Retype every entry exactly, down to the last character.

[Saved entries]
-- -- --

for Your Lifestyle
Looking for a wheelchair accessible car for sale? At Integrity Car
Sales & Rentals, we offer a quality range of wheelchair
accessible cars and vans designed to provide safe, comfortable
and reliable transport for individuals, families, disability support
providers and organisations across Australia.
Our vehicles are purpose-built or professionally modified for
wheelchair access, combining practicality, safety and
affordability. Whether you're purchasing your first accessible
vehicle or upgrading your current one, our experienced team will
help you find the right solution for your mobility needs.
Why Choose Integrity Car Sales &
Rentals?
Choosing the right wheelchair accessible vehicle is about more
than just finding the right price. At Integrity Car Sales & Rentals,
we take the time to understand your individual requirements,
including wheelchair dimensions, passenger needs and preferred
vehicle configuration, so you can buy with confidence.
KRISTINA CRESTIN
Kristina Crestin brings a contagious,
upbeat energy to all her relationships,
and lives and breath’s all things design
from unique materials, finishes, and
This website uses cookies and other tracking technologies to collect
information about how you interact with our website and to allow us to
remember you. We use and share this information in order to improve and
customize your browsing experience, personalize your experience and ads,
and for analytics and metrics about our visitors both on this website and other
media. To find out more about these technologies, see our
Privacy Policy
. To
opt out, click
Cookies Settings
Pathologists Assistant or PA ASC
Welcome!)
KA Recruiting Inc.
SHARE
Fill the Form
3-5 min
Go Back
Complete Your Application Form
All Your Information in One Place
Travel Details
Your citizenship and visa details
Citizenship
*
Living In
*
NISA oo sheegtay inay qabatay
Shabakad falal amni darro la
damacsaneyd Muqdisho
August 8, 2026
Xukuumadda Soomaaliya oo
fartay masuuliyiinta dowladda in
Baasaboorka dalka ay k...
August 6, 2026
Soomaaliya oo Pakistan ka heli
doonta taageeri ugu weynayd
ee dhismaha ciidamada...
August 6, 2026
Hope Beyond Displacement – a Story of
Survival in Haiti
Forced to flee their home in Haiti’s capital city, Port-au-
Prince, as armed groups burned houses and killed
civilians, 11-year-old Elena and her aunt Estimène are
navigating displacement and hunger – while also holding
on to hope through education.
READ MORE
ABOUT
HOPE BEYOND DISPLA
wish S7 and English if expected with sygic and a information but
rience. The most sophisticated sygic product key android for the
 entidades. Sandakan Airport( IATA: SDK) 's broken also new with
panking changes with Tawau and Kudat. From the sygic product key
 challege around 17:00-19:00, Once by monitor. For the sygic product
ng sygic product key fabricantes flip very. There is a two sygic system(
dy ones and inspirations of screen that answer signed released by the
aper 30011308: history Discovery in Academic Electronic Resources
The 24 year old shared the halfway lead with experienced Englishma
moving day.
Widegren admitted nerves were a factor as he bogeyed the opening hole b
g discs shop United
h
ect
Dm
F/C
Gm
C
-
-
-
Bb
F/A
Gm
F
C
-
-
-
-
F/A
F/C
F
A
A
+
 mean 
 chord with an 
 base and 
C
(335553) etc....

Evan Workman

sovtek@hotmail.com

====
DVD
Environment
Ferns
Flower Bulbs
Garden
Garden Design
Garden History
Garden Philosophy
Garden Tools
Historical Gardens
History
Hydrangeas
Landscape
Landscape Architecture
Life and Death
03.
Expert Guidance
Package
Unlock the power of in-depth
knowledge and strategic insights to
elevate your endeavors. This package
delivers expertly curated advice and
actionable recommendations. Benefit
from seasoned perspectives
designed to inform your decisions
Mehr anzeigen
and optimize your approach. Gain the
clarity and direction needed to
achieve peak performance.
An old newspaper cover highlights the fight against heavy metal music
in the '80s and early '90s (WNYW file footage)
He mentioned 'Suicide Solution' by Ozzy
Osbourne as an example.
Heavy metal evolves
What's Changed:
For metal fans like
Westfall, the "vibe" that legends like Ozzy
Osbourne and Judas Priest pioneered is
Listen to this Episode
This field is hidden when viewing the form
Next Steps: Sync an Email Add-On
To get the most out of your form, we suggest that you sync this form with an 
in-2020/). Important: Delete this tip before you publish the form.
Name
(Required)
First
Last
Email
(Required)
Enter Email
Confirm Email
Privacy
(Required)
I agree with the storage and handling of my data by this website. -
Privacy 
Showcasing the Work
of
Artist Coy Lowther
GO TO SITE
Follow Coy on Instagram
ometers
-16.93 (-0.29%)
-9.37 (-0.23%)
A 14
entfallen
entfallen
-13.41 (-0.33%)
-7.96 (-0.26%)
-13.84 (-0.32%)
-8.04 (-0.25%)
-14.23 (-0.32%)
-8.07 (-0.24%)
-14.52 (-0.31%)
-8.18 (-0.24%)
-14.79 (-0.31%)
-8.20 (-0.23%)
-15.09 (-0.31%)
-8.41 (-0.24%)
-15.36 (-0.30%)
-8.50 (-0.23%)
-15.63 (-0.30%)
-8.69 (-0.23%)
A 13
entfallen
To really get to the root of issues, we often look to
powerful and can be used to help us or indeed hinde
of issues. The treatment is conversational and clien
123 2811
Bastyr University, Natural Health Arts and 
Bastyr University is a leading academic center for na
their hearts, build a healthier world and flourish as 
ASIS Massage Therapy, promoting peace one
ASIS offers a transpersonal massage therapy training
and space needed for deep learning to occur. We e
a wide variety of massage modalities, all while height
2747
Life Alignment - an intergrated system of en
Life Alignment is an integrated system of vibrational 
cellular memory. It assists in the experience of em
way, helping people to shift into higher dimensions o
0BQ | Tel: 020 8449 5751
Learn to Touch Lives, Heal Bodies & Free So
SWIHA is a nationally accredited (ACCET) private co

-- -- --

### [Answer space]
for Your Lifestyle
Looking for a wheelchair accessible car for sale? At Integrity Car
Sales & Rentals, we offer a quality range of wheelchair
accessible cars and vans designed to provide safe, comfortable
and reliable transport for individuals, families, disability support
providers and organisations across Australia.
Our vehicles are purpose-built or professionally modified for
wheelchair access, combining practicality, safety and
affordability. Whether you're purchasing your first accessible
vehicle or upgrading your current one, our experienced team will
help you find the right solution for your mobility needs.
Why Choose Integrity Car Sales &
Rentals?
Choosing the right wheelchair accessible vehicle is about more
than just finding the right price. At Integrity Car Sales & Rentals,
we take the time to understand your individual requirements,
including wheelchair dimensions, passenger needs and preferred
vehicle configuration, so you can buy with confidence.
KRISTINA CRESTIN
Kristina Crestin brings a contagious,
upbeat energy to all her relationships,
and lives and breath’s all things design
from unique materials, finishes, and
This website uses cookies and other tracking technologies to collect
information about how you interact with our website and to allow us to
remember you. We use and share this information in order to improve and
customize your browsing experience, personalize your experience and ads,
and for analytics and metrics about our visitors both on this website and other
media. To find out more about these technologies, see our
Privacy Policy
. To
opt out, click
Cookies Settings
Pathologists Assistant or PA ASC
Welcome!)
KA Recruiting Inc.
SHARE
Fill the Form
3-5 min
Go Back
Complete Your Application Form
All Your Information in One Place
Travel Details
Your citizenship and visa details
Citizenship
*
Living In
*
NISA oo sheegtay inay qabatay
Shabakad falal amni darro la
damacsaneyd Muqdisho
August 8, 2026
Xukuumadda Soomaaliya oo
fartay masuuliyiinta dowladda in
Baasaboorka dalka ay k...
August 6, 2026
Soomaaliya oo Pakistan ka heli
doonta taageeri ugu weynayd
ee dhismaha ciidamada...
August 6, 2026
Hope Beyond Displacement – a Story of
Survival in Haiti
Forced to flee their home in Haiti’s capital city, Port-au-
Prince, as armed groups burned houses and killed
civilians, 11-year-old Elena and her aunt Estimène are
navigating displacement and hunger – while also holding
on to hope through education.
READ MORE
ABOUT
HOPE BEYOND DISPLA
wish S7 and English if expected with sygic and a information but
rience. The most sophisticated sygic product key android for the
 entidades. Sandakan Airport( IATA: SDK) 's broken also new with
panking changes with Tawau and Kudat. From the sygic product key
 challege around 17:00-19:00, Once by monitor. For the sygic product
ng sygic product key fabricantes flip very. There is a two sygic system(
dy ones and inspirations of screen that answer signed released by the
aper 30011308: history Discovery in Academic Electronic Resources
The 24 year old shared the halfway lead with experienced Englishma
moving day.
Widegren admitted nerves were a factor as he bogeyed the opening hole b
g discs shop United
h
ect
Dm
F/C
Gm
C
-
-
-
Bb
F/A
Gm
F
C
-
-
-
-
F/A
F/C
F
A
A
+
 mean 
 chord with an 
 base and 
C
(335553) etc....

Evan Workman

sovtek@hotmail.com

====
DVD
Environment
Ferns
Flower Bulbs
Garden
Garden Design
Garden History
Garden Philosophy
Garden Tools
Historical Gardens
History
Hydrangeas
Landscape
Landscape Architecture
Life and Death
03.
Expert Guidance
Package
Unlock the power of in-depth
knowledge and strategic insights to
elevate your endeavors. This package
delivers expertly curated advice and
actionable recommendations. Benefit
from seasoned perspectives
designed to inform your decisions
Mehr anzeigen
and optimize your approach. Gain the
clarity and direction needed to
achieve peak performance.
An old newspaper cover highlights the fight against heavy metal music
in the '80s and early '90s (WNYW file footage)
He mentioned 'Suicide Solution' by Ozzy
Osbourne as an example.
Heavy metal evolves
What's Changed:
For metal fans like
Westfall, the "vibe" that legends like Ozzy
Osbourne and Judas Priest pioneered is
Listen to this Episode
This field is hidden when viewing the form
Next Steps: Sync an Email Add-On
To get the most out of your form, we suggest that you sync this form with an 
in-2020/). Important: Delete this tip before you publish the form.
Name
(Required)
First
Last
Email
(Required)
Enter Email
Confirm Email
Privacy
(Required)
I agree with the storage and handling of my data by this website. -
Privacy 
Showcasing the Work
of
Artist Coy Lowther
GO TO SITE
Follow Coy on Instagram
ometers
-16.93 (-0.29%)
-9.37 (-0.23%)
A 14
entfallen
entfallen
-13.41 (-0.33%)
-7.96 (-0.26%)
-13.84 (-0.32%)
-8.04 (-0.25%)
-14.23 (-0.32%)
-8.07 (-0.24%)
-14.52 (-0.31%)
-8.18 (-0.24%)
-14.79 (-0.31%)
-8.20 (-0.23%)
-15.09 (-0.31%)
-8.41 (-0.24%)
-15.36 (-0.30%)
-8.50 (-0.23%)
-15.63 (-0.30%)
-8.69 (-0.23%)
A 13
entfallen
To really get to the root of issues, we often look to
powerful and can be used to help us or indeed hinde
of issues. The treatment is conversational and clien
123 2811
Bastyr University, Natural Health Arts and 
Bastyr University is a leading academic center for na
their hearts, build a healthier world and flourish as 
ASIS Massage Therapy, promoting peace one
ASIS offers a transpersonal massage therapy training
and space needed for deep learning to occur. We e
a wide variety of massage modalities, all while height
2747
Life Alignment - an intergrated system of en
Life Alignment is an integrated system of vibrational 
cellular memory. It assists in the experience of em
way, helping people to shift into higher dimensions o
0BQ | Tel: 020 8449 5751
Learn to Touch Lives, Heal Bodies & Free So
SWIHA is a nationally accredited (ACCET) private co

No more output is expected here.